The valid range is 0 - 255; the default value is 1. This option
affects only the active-backup mode. This option was added for
bonding version 3.3.0.
num_unsol_na
Specifies the number of unsolicited IPv6 Neighbor Advertisements
to be issued after a failover event. One unsolicited NA is issued
immediately after the failover.
The valid range is 0 - 255; the default value is 1. This option
affects only the active-backup mode. This option was added for
bonding version 3.4.0.
primary
A string (eth0, eth2, etc) specifying which slave is the
primary device. The specified device will always be the
active slave while it is available. Only when the primary is
off-line will alternate devices be used. This is useful when
one slave is preferred over another, e.g., when one slave has
higher throughput than another.
The primary option is only valid for active-backup mode.
primary_reselect
Specifies the reselection policy for the primary slave. This
affects how the primary slave is chosen to become the active slave
when failure of the active slave or recovery of the primary slave
occurs. This option is designed to prevent flip-flopping between
the primary slave and other slaves. Possible values are:
always or 0 (default)
The primary slave becomes the active slave whenever it
comes back up.
better or 1
The primary slave becomes the active slave when it comes
back up, if the speed and duplex of the primary slave is
better than the speed and duplex of the current active
slave.
failure or 2
The primary slave becomes the active slave only if the
current active slave fails and the primary slave is up.

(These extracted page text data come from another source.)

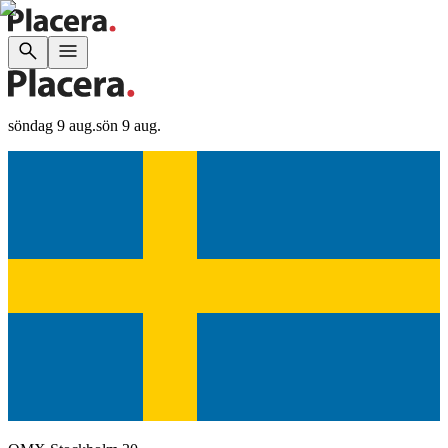
söndag 9 aug.
sön 9 aug.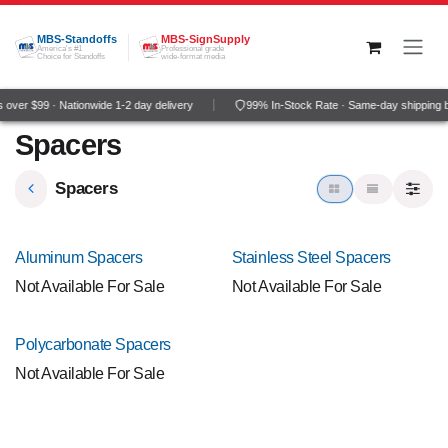
Skip to Content
MBS-Standoffs
MBS-SignSupply
America's #1
Professional grade
Choice for Standoffs
wide-format media
over $99 · Nationwide 1-2 day delivery
99% In-Stock Rate · Same-day shipping 
Spacers
Spacers
NEW!
NEW!
Aluminum Spacers
Stainless Steel Spacers
Not Available For Sale
Not Available For Sale
NEW!
Polycarbonate Spacers
Not Available For Sale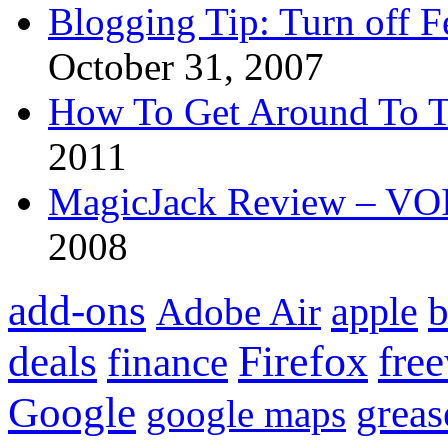
Blogging Tip: Turn off 
October 31, 2007
How To Get Around To T
2011
MagicJack Review – VOIP
2008
add-ons
apple
b
Adobe Air
Firefox
fre
deals
finance
Google
grea
google maps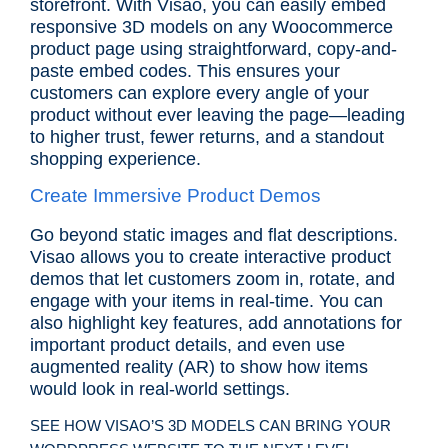
storefront. With Visao, you can easily embed
responsive 3D models on any Woocommerce
product page using straightforward, copy-and-
paste embed codes. This ensures your
customers can explore every angle of your
product without ever leaving the page—leading
to higher trust, fewer returns, and a standout
shopping experience.
Create Immersive Product Demos
Go beyond static images and flat descriptions.
Visao allows you to create interactive product
demos that let customers zoom in, rotate, and
engage with your items in real-time. You can
also highlight key features, add annotations for
important product details, and even use
augmented reality (AR) to show how items
would look in real-world settings.
SEE HOW VISAO’S 3D MODELS CAN BRING YOUR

The primary_reselect setting is ignored in two cases:
If no slaves are active, the first slave to recover is
made the active slave.
When initially enslaved, the primary slave is always made
the active slave.
Changing the primary_reselect policy via sysfs will cause an
immediate selection of the best active slave according to the new
policy. This may or may not result in a change of the active
slave, depending upon the circumstances.
This option was added for bonding version 3.6.0.
updelay
Specifies the time, in milliseconds, to wait before enabling a
slave after a link recovery has been detected. This option is
only valid for the miimon link monitor. The updelay value
should be a multiple of the miimon value; if not, it will be
rounded down to the nearest multiple. The default value is 0.
use_carrier
Specifies whether or not miimon should use MII or ETHTOOL
ioctls vs. netif_carrier_ok() to determine the link
status. The MII or ETHTOOL ioctls are less efficient and
utilize a deprecated calling sequence within the kernel. The
netif_carrier_ok() relies on the device driver to maintain its
state with netif_carrier_on/off; at this writing, most, but
not all, device drivers support this facility.
If bonding insists that the link is up when it should not be,
it may be that your network device driver does not support
netif_carrier_on/off. The default state for netif_carrier is
"carrier on," so if a driver does not support netif_carrier,
it will appear as if the link is always up. In this case,
setting use_carrier to 0 will cause bonding to revert to the
MII / ETHTOOL ioctl method to determine the link state.
A value of 1 enables the use of netif_carrier_ok(), a value of
0 will use the deprecated MII / ETHTOOL ioctls. The default
value is 1.
xmit_hash_policy
Selects the transmit hash policy to use for slave selection in
balance-xor and 802.3ad modes. Possible values are:
layer2
Uses XOR of hardware MAC addresses to generate the
hash. The formula is
(source MAC XOR destination MAC) modulo slave count
This algorithm will place all traffic to a particular
network peer on the same slave.
This algorithm is 802.3ad compliant.
layer2+3
This policy uses a combination of layer2 and layer3
protocol information to generate the hash.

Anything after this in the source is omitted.